Oops: Bernie Sanders Tweets Fake News in Disastrous Attempt To Smear Trump
The liberal media abandoned an immigration story this past week as soon as it didn’t become disadvantageous for President Donald Trump.
Well, whatever. You get used to that kind of stuff in this day and age.
What you don’t get used to, however, is a presidential candidate tweeting the story after it was retracted and casting blame on Trump when he had nothing to do with it.
A quick primer: Earlier in the week, an arm of the United Nations reported that 100,000 children were being detained by the United States on immigration-related offenses, according to The Daily Caller. Detaining children for immigration offenses is illegal under international law.
That was quickly seized upon by the liberal media, and why wouldn’t it be? It made the Trump administration look terrible. The numbers certainly seemed to be legit. Why not write about this, particularly from a Trump-centric angle?
However, news organizations immediately lost interest in the story after the United Nations issued a correction Tuesday, the day after most of the stories ran, saying that 100,000 number was from 2015, not 2019. That was the most recent year for which numbers were available, it said.
The president in 2015 was Barack Obama, which made the story significantly less juicy to the media. Barack the Great, after all, would never do such a thing, right? That’s why we didn’t hear much about those drone strikes back in the day.

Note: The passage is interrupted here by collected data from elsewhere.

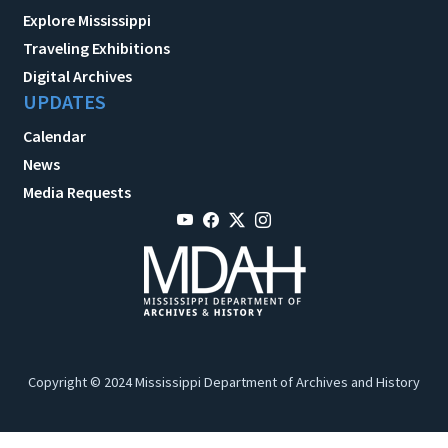
Explore Mississippi
Traveling Exhibitions
Digital Archives
UPDATES
Calendar
News
Media Requests
Copyright © 2024 Mississippi Department of Archives and History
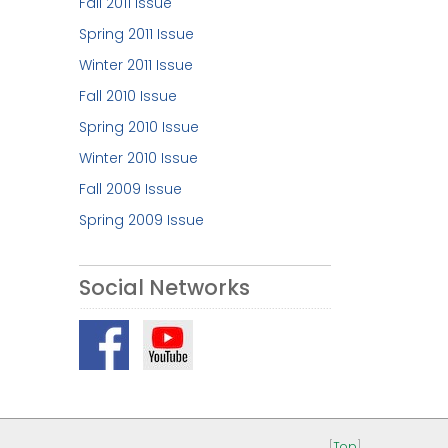
Fall 2011 Issue
Spring 2011 Issue
Winter 2011 Issue
Fall 2010 Issue
Spring 2010 Issue
Winter 2010 Issue
Fall 2009 Issue
Spring 2009 Issue
Social Networks
[
Top
]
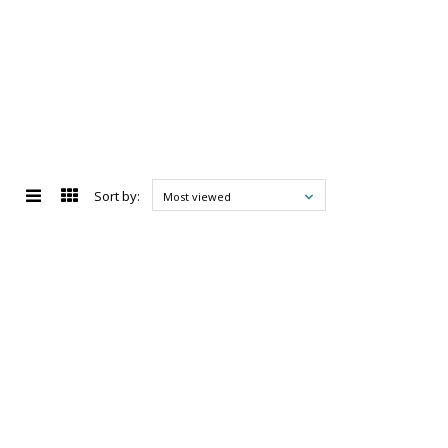
Sort by:
Most viewed
d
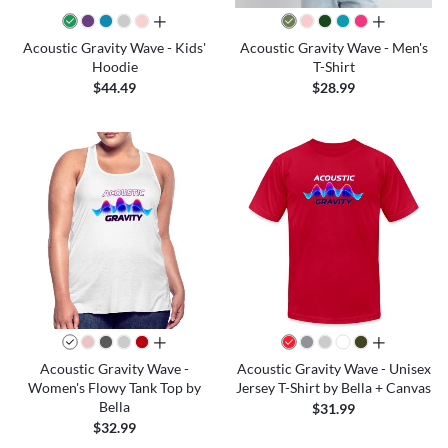
all colors
all colors
Acoustic Gravity Wave - Kids'
Acoustic Gravity Wave - Men's
Hoodie
T-Shirt
$44.49
$28.99
all colors
all colors
Acoustic Gravity Wave -
Acoustic Gravity Wave - Unisex
Women's Flowy Tank Top by
Jersey T-Shirt by Bella + Canvas
Bella
$31.99
$32.99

While some news agencies updated the story to reflect the current reality of the story, others just deleted it. Reuters was one of those that decided to just do away with the story Tuesday.
Also Tuesday, after Reuters had retracted the story, Democratic presidential candidate Sen. Bernie Sanders — or, at least, someone on his campaign — decided to share it on Twitter and blame it on Trump.

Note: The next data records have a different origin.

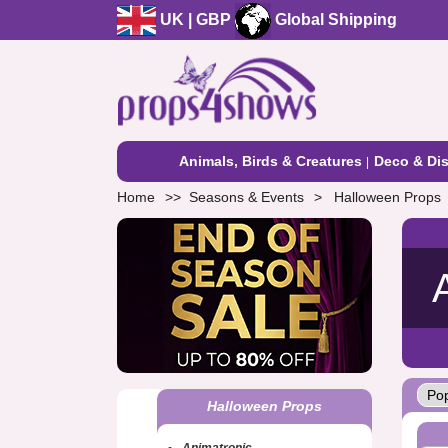
UK | GBP
Global Shipping
Animals, Birds & Creatures
Deco & Dis
Home
Seasons & Events
Halloween Props
Halloween Props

“Which country has the world’s highest rate of child detention?” the independent Vermont senator tweeted from his official account, according to the Washington Examiner.
There were four boxes, one each for Botswana, Sri Lanka, Mexico and (the correct answer, of course) the United States.

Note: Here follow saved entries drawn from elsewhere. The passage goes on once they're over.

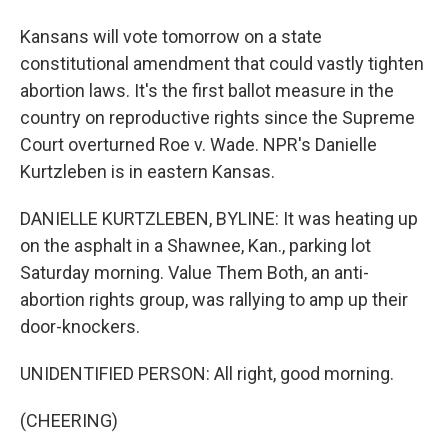
Kansans will vote tomorrow on a state
constitutional amendment that could vastly tighten
abortion laws. It's the first ballot measure in the
country on reproductive rights since the Supreme
Court overturned Roe v. Wade. NPR's Danielle
Kurtzleben is in eastern Kansas.
DANIELLE KURTZLEBEN, BYLINE: It was heating up
on the asphalt in a Shawnee, Kan., parking lot
Saturday morning. Value Them Both, an anti-
abortion rights group, was rallying to amp up their
door-knockers.
UNIDENTIFIED PERSON: All right, good morning.
(CHEERING)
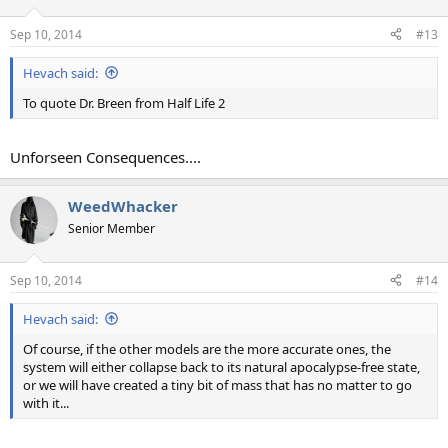
Sep 10, 2014
#13
Hevach said:
To quote Dr. Breen from Half Life 2
Unforseen Consequences....
WeedWhacker
Senior Member
Sep 10, 2014
#14
Hevach said:
Of course, if the other models are the more accurate ones, the
system will either collapse back to its natural apocalypse-free state,
or we will have created a tiny bit of mass that has no matter to go
with it...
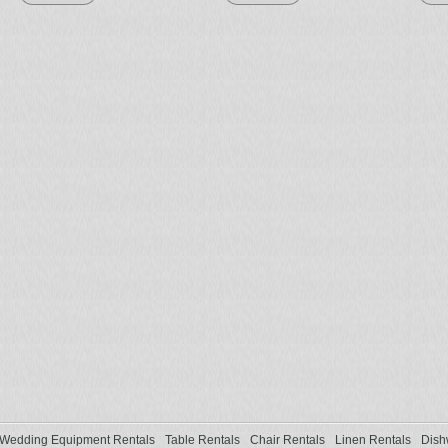
Wedding Equipment Rentals
Table Rentals
Chair Rentals
Linen Rentals
Dish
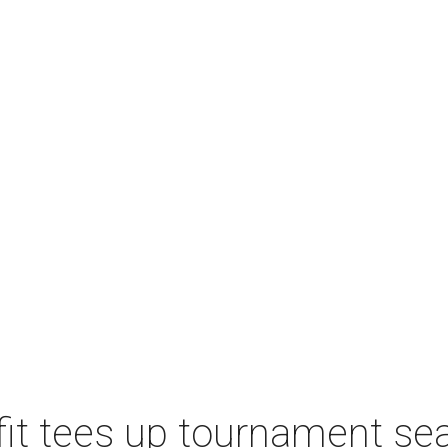
t tees up tournament seas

“Under Trump, America leads the world in locking up little kids — including 100,000 children at the border,” the senator said. “This is immoral.”
It was, although not the way Bernie might have thought. See, his account was linking to the Reuters story, but where it used to be. It had been replaced by a message about the retraction.
“A Nov. 18 story headlined ‘U.S. has world’s highest rate of children in detention – U.N. study’ is withdrawn. The United Nations issued a statement on Nov. 19 saying the number was not current but was for the year 2015. No replacement story will be issued,” Reuters said.
This was obnoxious enough — the outlet didn’t find it particularly newsworthy if it didn’t involve Trump, I guess — but Sanders tweeting something that had clearly been identified as fake news was especially problematic given that, well, I thought we were all supposed to really hate fake news.
Yes, this was, in fact, immoral, although not for the reasons that Sanders thought that it was.
First, this was all about smearing Donald Trump without checking out the source material. If someone had checked on it, they’d have seen the message. Problem solved.
Second, it’s worth noting that the number of detained children has decreased, assuming the 2015 figures and the U.S. government’s current statistics are accurate. The Associated Press, which did a follow-up story to its original piece, found that 69,550 children had been held in detention over the last year.
Now, it remains to be seen whether the methodology was the same, but if so, that means Trump has reduced child detentions. Is that true? We don’t know, given the nature of the studies — but it’s not going to stop candidates like Sanders from tweeting them, now, is it?
Yes, Bernie deleted the tweet. That isn’t the point. In what universe should this have even gone out?
If this is what feeling the Bern means, I’m sure we’d all prefer to remain somewhat chilly.